La distinzione tra infrastruttura permissionless e punti di accesso autorizzati è un tema ricorrente negli exchange decentralizzati più in generale: i protocolli hanno esplorato sempre più spesso modi per consentire agli operatori di applicare le proprie regole di partecipazione, come gate di idoneità, lasciando aperta l'infrastruttura sottostante. HIP-3* si inserisce in questo schema spostando la decisione di accesso dal livello del protocollo al singolo deployer.
Cosa potrebbe significare il cambiamento per i trader
L'accesso limitato potrebbe rendere possibili alcuni mercati che altrimenti richiederebbero a un operatore di costruire una propria infrastruttura di exchange. Un venue specializzato potrebbe utilizzare il livello di esecuzione di HyperCore applicando al contempo i propri requisiti di clientela o di rischio su un determinato prodotto.

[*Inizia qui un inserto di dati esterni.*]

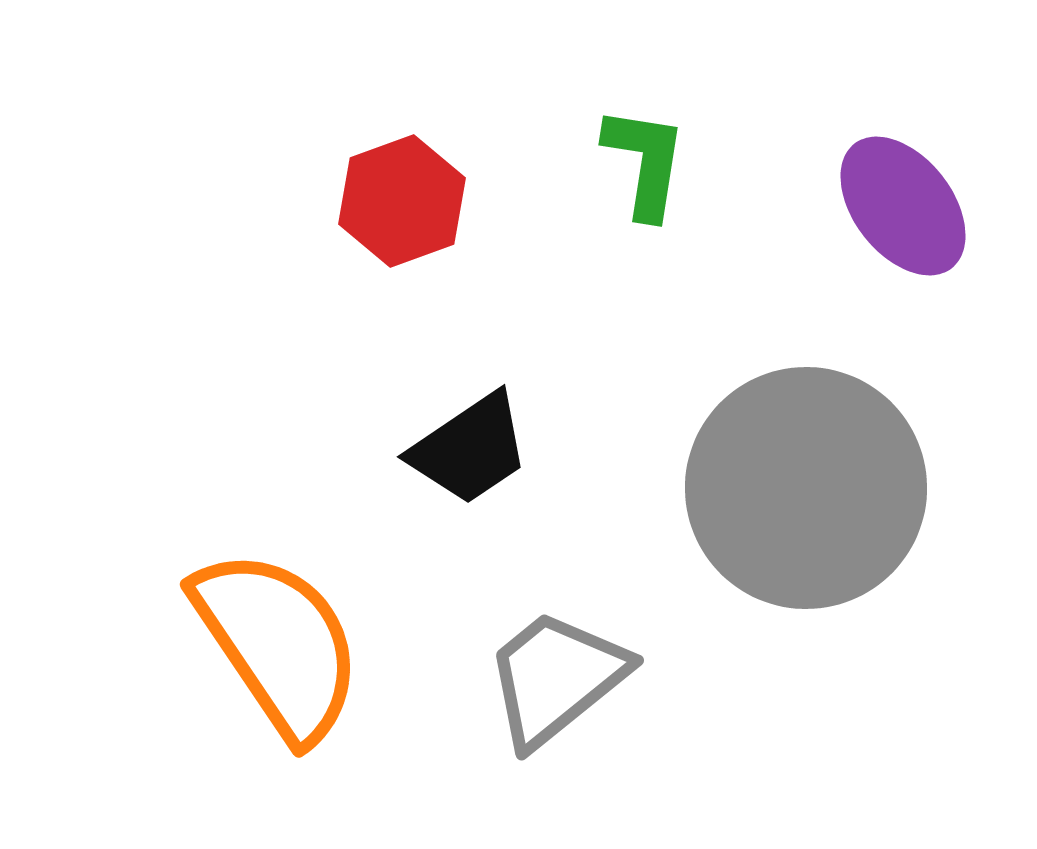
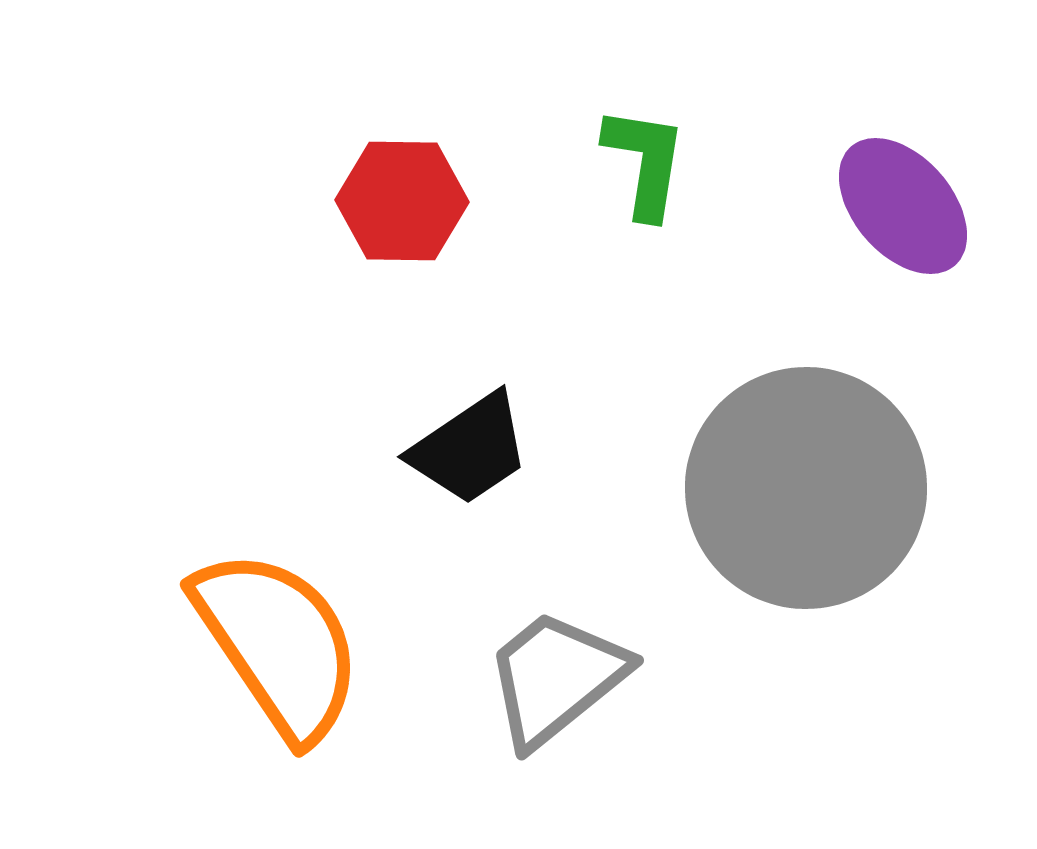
red hexagon: rotated 21 degrees clockwise
purple ellipse: rotated 3 degrees counterclockwise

Per un trader approvato, il vantaggio potenziale è l'accesso a quel mercato tramite lo stesso ambiente on-chain, invece di trasferire garanzie e attività su una piattaforma separata. Il beneficio è la disponibilità, tuttavia, non un miglioramento automatico dell'esecuzione.
L'accesso autorizzato non può creare liquidità
Un mercato con restrizioni può comunque avere spread ampi, un order book poco profondo o un design dell'oracolo debole. Può inoltre presentare gli stessi rischi di leva e liquidazione di qualsiasi altro prodotto perpetuo. Un wallet approvato non dovrebbe quindi mai essere scambiato per un segnale di qualità.
In pratica, il trader deve comunque valutare l'operatore, il prezzo di riferimento del contratto, la leva disponibile e la liquidità del mercato. Questi fattori determinano se una posizione possa essere aperta e chiusa in modo efficiente, soprattutto quando la volatilità dei prezzi aumenta.
Cosa dovrebbero verificare i trader prima di usare un mercato con restrizioni
Se HIP-3* arriverà sul mainnet, lo stato dell'accesso diventerà un'altra condizione di mercato da comprendere prima di fare trading. Dovrebbe affiancare i controlli consueti come leva, funding, liquidità e qualità del price feed sottostante.
- Il wallet approvato: confermare che l'indirizzo che detiene le garanzie sia l'indirizzo autorizzato dall'operatore.
- L'operatore: leggere la documentazione di mercato e capire chi controlla il contratto e gli input dei prezzi.
- Modifiche alle regole di accesso: verificare come l'operatore gestisce gli aggiornamenti alla propria lista, in particolare quando gli utenti hanno ordini o posizioni aperte.
- Liquidità disponibile: la partecipazione limitata può influire sulla profondità dell'order book, sugli spread e sulla capacità di chiudere le posizioni durante la volatilità.
- L'esposizione sottostante: un perpetuo segue un prezzo; non conferisce proprietà, dividendi o diritti di azionista su un asset di riferimento.
Quest'ultimo punto è particolarmente importante per i mercati non crypto. Un contratto può fare riferimento a un'azione, una materia prima o un indice senza attribuire al detentore i diritti legati al titolo o all'asset fisico sottostante.
Il testnet mostrerà se il modello è realizzabile
La prima versione di HIP-3* è attiva su testnet. Ciò dimostra che l'idea è arrivata all'implementazione, ma non si tratta di un rollout completo sul mainnet e non identifica un partner di lancio né uno specifico mercato con restrizioni. Non è stata annunciata alcuna data di attivazione sul mainnet, quindi la forma finale della proposta potrebbe ancora cambiare prima di qualsiasi distribuzione in produzione.
Le prossime domande sono operative: come i deployer aggiorneranno le allowlist, come le interfacce spiegheranno i limiti di accesso e se i mercati che scelgono l'opzione potranno costruire una liquidità affidabile.
HIP-3 ha reso permissionless la distribuzione dei mercati perpetui. HIP-3* aggiunge una decisione più mirata, consentendo a ogni deployer di mantenere un mercato aperto a tutti i wallet o di fissare un proprio limite alla partecipazione.
Questo articolo è fornito solo a scopo informativo e non costituisce consulenza finanziaria.